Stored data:
★ ★ ★ ★ ★

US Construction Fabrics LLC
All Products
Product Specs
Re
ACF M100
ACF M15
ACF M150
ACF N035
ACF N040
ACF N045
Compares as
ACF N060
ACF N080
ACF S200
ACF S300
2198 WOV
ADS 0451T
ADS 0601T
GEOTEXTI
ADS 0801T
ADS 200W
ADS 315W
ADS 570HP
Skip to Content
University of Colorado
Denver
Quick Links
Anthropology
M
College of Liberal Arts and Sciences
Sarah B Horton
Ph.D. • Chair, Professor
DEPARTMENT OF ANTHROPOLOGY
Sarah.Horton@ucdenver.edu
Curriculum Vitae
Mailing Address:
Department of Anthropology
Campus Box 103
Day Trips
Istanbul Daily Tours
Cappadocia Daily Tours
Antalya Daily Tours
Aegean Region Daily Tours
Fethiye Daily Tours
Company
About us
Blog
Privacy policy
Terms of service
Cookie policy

★ ★ ★ ★ ★

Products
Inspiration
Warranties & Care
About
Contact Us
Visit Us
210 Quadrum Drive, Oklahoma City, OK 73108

★ ★ ★ ★ ★

**YOUR GOAL**: Reading the records above, count the lines that include "Tours" and say only how many.

**WRITTEN REPLY**: 5